Given information |

********

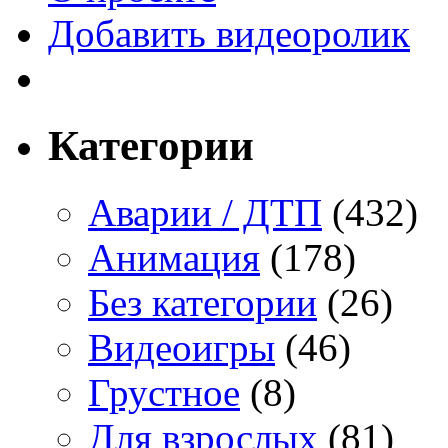
Добавить видеоролик
Категории
Аварии / ДТП
(432)
Анимация
(178)
Без категории
(26)
Видеоигры
(46)
Грустное
(8)
Для взрослых
(81)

********

Task instructions | Every entry above needs to be duplicated precisely, and none of the pictures should appear.

Expected output |
Добавить видеоролик
Категории
Аварии / ДТП
(432)
Анимация
(178)
Без категории
(26)
Видеоигры
(46)
Грустное
(8)
Для взрослых
(81)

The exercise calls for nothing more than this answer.